Posts tagged George Egerton
Australian Writers No One Reads: George Egerton

The second in a series of guest posts by James Morrison on Australian writers. James blogs as Caustic Cover Critic and publishes fine forgotten books under his Whisky Priest imprint.
Nobody reads George Egerton (born Mary Chavelita Dunne, 1859-1945). Born in Melbourne, and raised there, in New Zealand and Chile, she later claimed Ireland as her spiritual home. Early plans to become an artist were halted by the death of her mother: instead she trained as a nurse, and then eloped to Norway with a violently alcoholic bigamist, living there until he wisely died two years later.

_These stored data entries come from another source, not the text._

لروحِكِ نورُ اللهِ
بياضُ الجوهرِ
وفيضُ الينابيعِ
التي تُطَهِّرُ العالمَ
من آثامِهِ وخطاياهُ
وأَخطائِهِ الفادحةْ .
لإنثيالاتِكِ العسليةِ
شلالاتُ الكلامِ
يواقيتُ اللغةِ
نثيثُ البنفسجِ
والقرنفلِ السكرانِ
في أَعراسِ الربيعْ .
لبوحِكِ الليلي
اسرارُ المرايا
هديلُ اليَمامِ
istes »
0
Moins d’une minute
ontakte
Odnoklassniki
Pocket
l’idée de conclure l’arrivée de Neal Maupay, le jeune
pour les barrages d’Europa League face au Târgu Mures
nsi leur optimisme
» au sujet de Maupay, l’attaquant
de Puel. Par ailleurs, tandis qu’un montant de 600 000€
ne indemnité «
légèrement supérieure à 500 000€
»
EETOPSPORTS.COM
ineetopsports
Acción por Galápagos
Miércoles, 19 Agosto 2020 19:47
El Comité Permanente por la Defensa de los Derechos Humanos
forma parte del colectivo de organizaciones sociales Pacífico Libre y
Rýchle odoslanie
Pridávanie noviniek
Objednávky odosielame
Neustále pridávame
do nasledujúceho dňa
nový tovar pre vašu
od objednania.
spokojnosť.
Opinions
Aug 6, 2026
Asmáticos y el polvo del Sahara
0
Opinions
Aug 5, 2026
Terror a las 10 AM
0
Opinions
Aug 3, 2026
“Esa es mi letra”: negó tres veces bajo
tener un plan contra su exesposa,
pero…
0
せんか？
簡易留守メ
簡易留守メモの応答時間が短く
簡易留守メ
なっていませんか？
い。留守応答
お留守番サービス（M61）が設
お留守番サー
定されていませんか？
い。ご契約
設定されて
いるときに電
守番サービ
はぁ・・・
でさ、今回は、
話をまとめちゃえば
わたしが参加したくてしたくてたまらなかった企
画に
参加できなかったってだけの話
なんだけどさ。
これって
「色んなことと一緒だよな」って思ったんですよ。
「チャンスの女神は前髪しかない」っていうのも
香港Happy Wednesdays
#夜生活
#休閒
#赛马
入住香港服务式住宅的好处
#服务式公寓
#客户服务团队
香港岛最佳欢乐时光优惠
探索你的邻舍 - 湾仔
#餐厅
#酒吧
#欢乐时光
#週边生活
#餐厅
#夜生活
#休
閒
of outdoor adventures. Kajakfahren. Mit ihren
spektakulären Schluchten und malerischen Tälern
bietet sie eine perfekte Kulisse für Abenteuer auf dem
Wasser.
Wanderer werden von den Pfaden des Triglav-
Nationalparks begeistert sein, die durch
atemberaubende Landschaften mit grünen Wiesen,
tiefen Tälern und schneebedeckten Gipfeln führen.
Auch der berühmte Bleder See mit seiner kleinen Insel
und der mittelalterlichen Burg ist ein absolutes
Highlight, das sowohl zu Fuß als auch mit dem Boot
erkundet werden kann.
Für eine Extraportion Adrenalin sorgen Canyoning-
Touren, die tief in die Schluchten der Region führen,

But it was in Scandinavia that her writing began to blossom—she was fascinated by Strindberg and Ibsen, and became both the lover and the first English-language translator of Knut Hamsun.
Egerton was an early contributor to The Yellow Book, and her first story collection, Keynotes, was a scandalous success. Punch lampooned her as “Borgia Smudgiton.” A leading and active exponent of the ‘New Woman’ lifestyle, Egerton (“Chav” to her friends, numerous lovers and various husbands) was especially good at rich, vivid and sometimes purple prose.
Ironically enough it was domesticity that ruined her talent. When she settled down as a wife and mother, her prose and popularity collapsed. Though she wrote plays to the end of her life, Egerton never recaptured the successes of her first two short books of stories.
From “Virgin Soil,” in her second collection, Discords, a new bride is being told the facts of life by her mother:
The bridegroom is waiting in the hall; with a trifle of impatience he is tracing the pattern of the linoleum with the point of his umbrella. He curbs it and laughs, showing his strong white teeth at the remark of his best man; then compares the time by his hunter with the clock on the stairs. He is florid, bright-eyed, loose-lipped, inclined to stoutness, but kept in good condition; his hair is crisp, curly, slightly grey; his ears peculiar, pointed at their tops like a faun’s. He looks very big and well-dressed, and, when he smiles, affable enough.
Upstairs a young girl, with the suns of seventeen summers on her brown head, is lying with her face hidden on her mother’s shoulder; she is sobbing with great childish sobs, regardless of reddened eyes and the tears that have splashed on the silk of her grey, going-away gown.